Los panameños aplican una ley que prohíbe a los menores de edad estar en las calles después de las 10 p.m.


¿Toque de queda para menores?


¿Qué tiene que estar haciendo en las calles en época escolar un menor de edad después de las 9 de la noche entre el domingo y el jueves? ¿No debería estar en su casa estudiando o descansando en preparación de la jornada de estudio que le espera el día siguiente?
Y las noches de viernes y sábado, ¿qué está haciendo un menor de edad en las calles después de las 10 de la noche?
Los panameños están aplicando una ley que precisamente prohíbe a los menores de edad estar en las calles después de esas horas en los días señalados y los datos preliminares que poseen es que ha mejorado la asistencia a los centros educativos, se han reducido los asaltos y acciones delictivas de las “bandas juveniles” e incluso pareciera que hay menos embarazos precoces entre las adolescentes.
Desde luego, los menores de edad pueden estar en la calle acompañados por sus padres a la hora que quieran; la patria potestad supera a cualquier autoridad estatal. Y si hay un adulto haciéndose responsable de los menores, también pueden estar; eso sí, no puede haber más de dos menores por adulto.
Si un menor es detenido por las autoridades, es llevado a un centro de infancia y se contacta a los padres, que pueden retirarlo previo pago de $50 de multa.
Sería interesante consultar en una encuesta a los costarricenses para ver su parecer sobre una legislación de este tipo. Lo que sí es definitivo es que está sirviendo para bajar la delincuencia en el país vecino.
Si bien es cierto que no hay toque de queda para menores en Costa Rica, el Artículo 78 de la Constitución Política dice que la educación primaria es obligatoria. Normalmente se interpreta que todo niño hasta la edad de 14 tiene que estar asistiendo, debidamente uniformado, a un centro docente. ¿Se está haciendo cumplir?
Esto no es cuestión de que el Patronato visite a hogares a instar a los padres a “cooperar”. Si no están estudiando, es la guardia que tiene que recogerlos y ver que lleguen a los centros educativos.
Con la asistencia a la escuela no rige la “patria potestad”. Los padres están obligados a mandar sus hijos a la escuela.
Provocan estos temas la pregunta sobre los comportamientos de nuestros padres de familia. ¿Qué tipo de padre o madre deja a sus niños sueltos en la calle sin saber dónde están después de las 9 o 10 de la noche?
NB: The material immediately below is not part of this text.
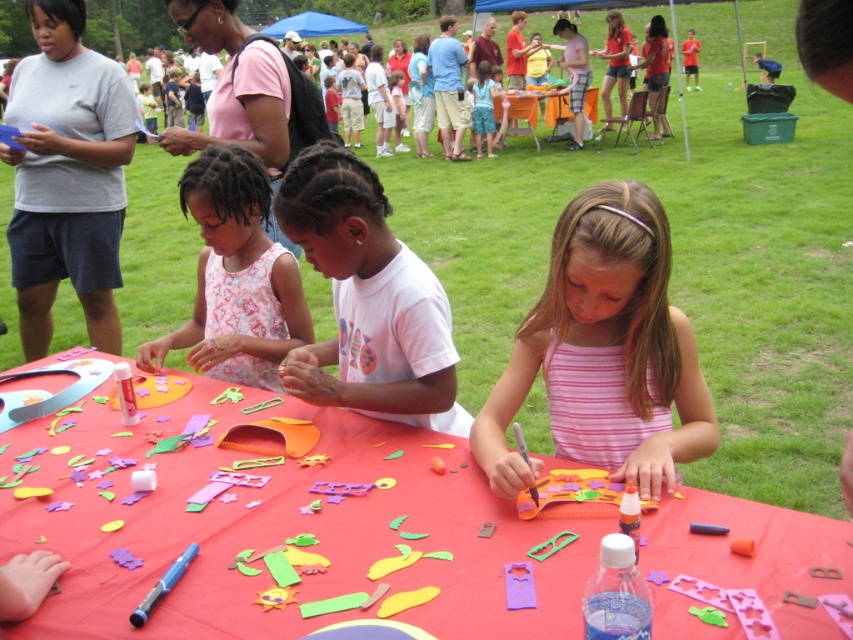 You are standing at the entrance of the festival and want to find the person wearing the pink striped tank top at center. According to the map, where should you look relative to the center of the image?

The pink striped tank top at center is located at point 0.550 on the x axis and 0.709 on the y axis, so you should look slightly to the right and above the center of the image. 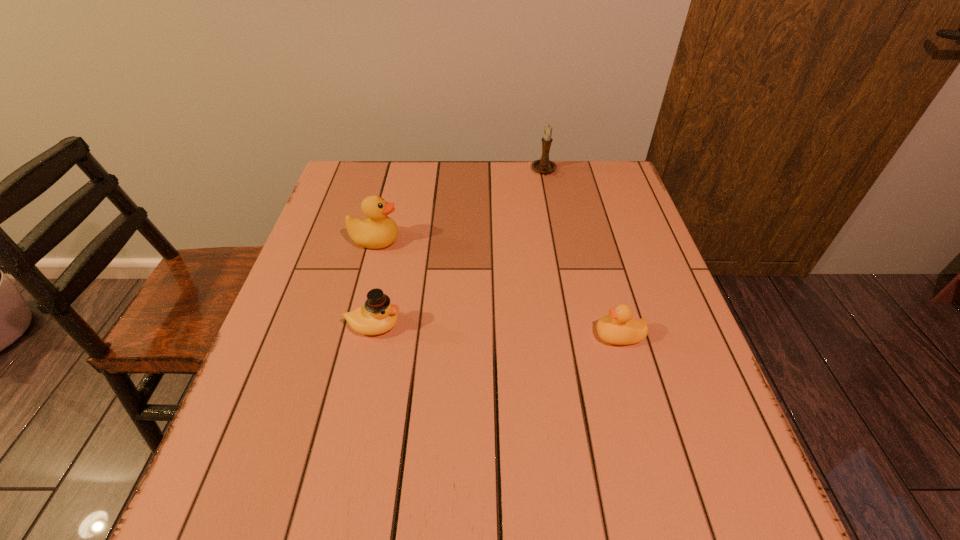 The width and height of the screenshot is (960, 540). I want to click on the second object from right to left, so click(x=544, y=165).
Después que algo trágico les pasa a los niños, uno los ve llorando en las páginas de “sucesos” en los periódicos.
¿Y los que no mandan sus hijos a la escuela?
Las excusas abundan: “Ya no me hace caso”, o “no tenemos dinero para los útiles”.
Estas no tienen mucha legitimidad. Pero si contestan “a mi hijo lo asaltaron y robaron la banda que opera en la periferia de la escuela tres veces en dos semanas”. ¡La autoridad también tiene obligaciones!